## EXERCISE DIRECTIONS
How many lines in the records below contain the word "each"? State only that number.

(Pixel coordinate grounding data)
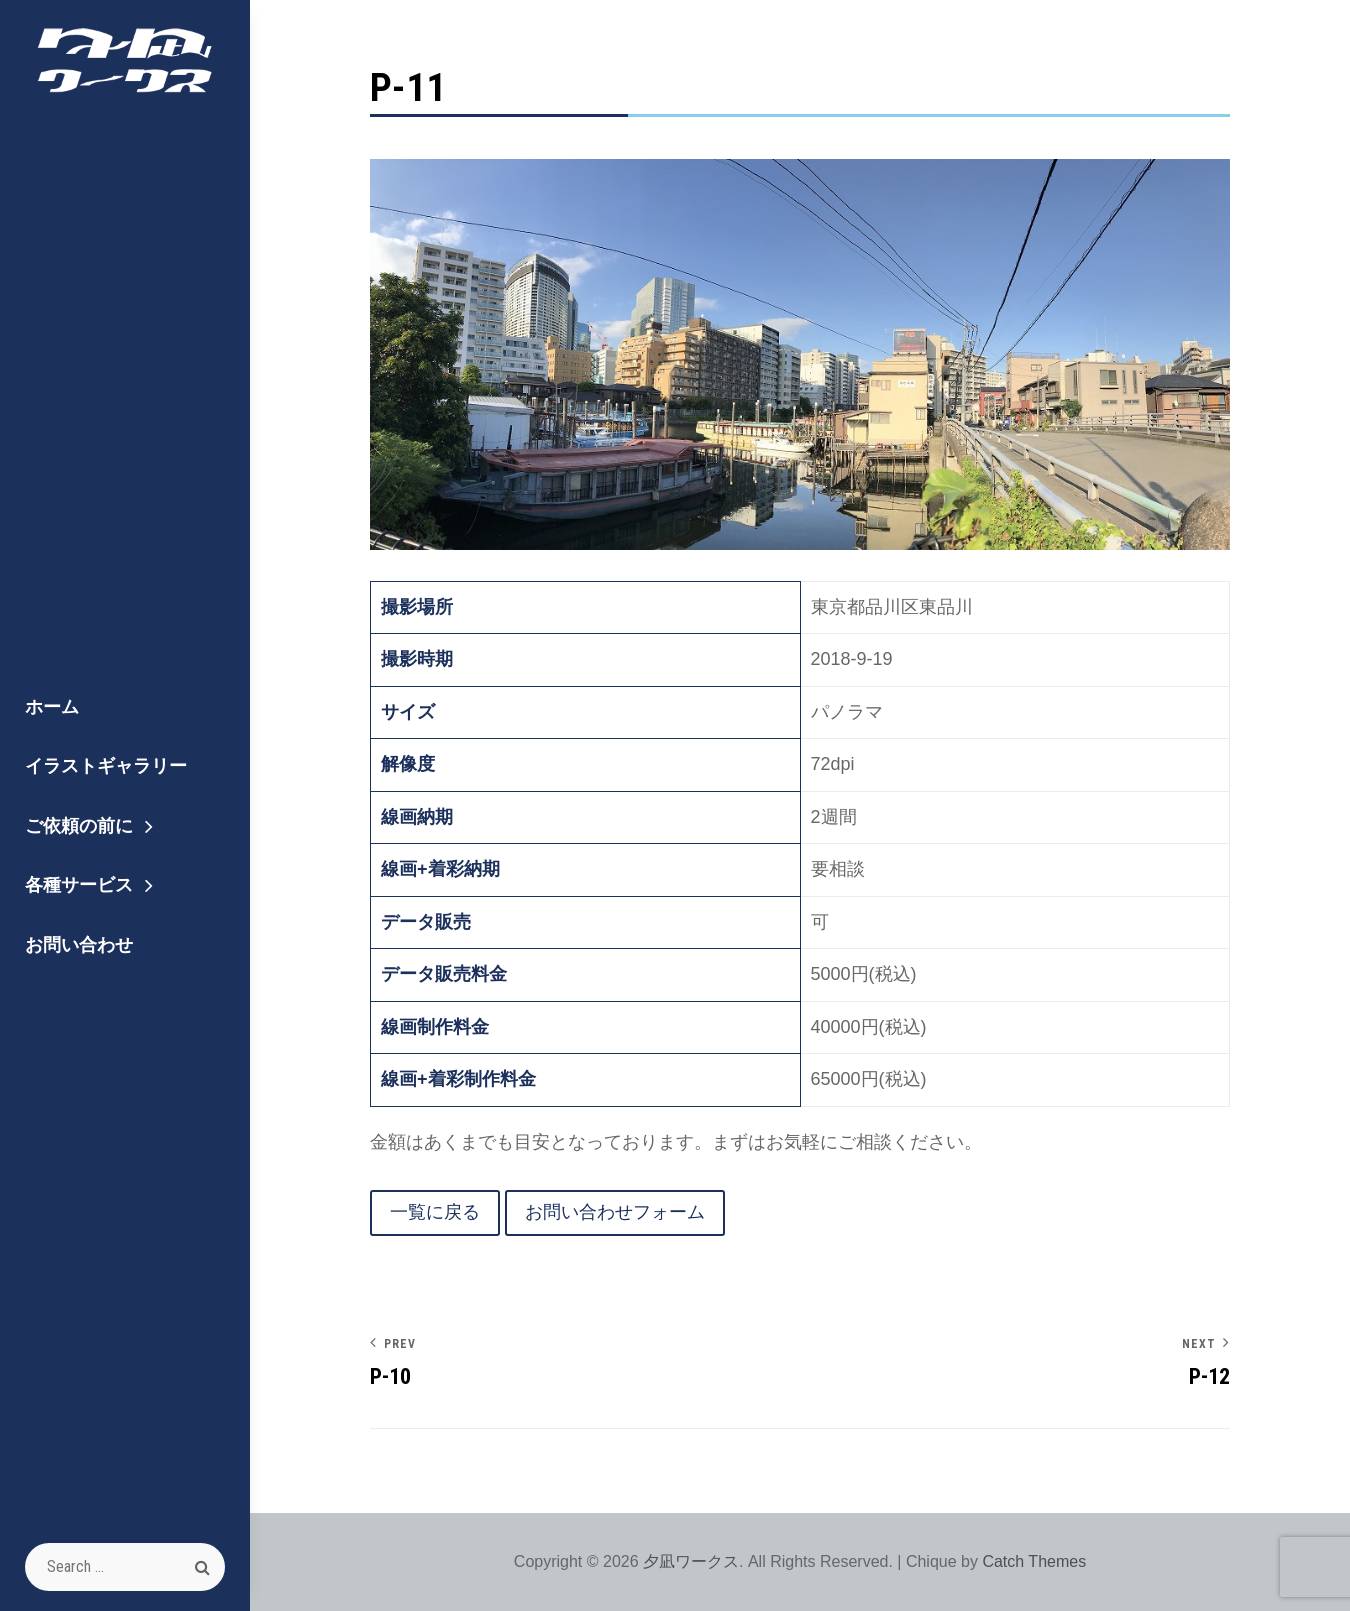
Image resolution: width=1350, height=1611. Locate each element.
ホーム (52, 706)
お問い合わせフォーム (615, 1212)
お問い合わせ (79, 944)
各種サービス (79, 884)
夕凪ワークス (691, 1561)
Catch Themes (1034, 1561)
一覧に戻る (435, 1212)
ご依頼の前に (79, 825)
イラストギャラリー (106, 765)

--

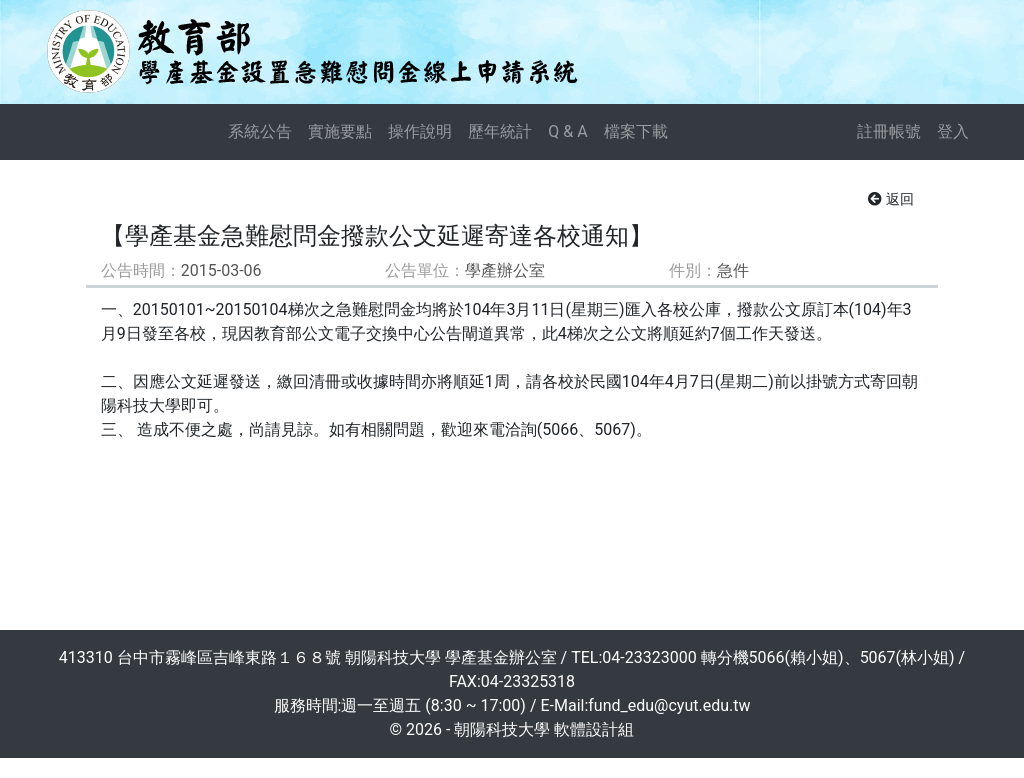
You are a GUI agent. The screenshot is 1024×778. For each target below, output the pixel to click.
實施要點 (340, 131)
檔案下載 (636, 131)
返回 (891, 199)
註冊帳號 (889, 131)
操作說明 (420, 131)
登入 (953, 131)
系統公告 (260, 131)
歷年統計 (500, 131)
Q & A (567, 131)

## RESPONSE
2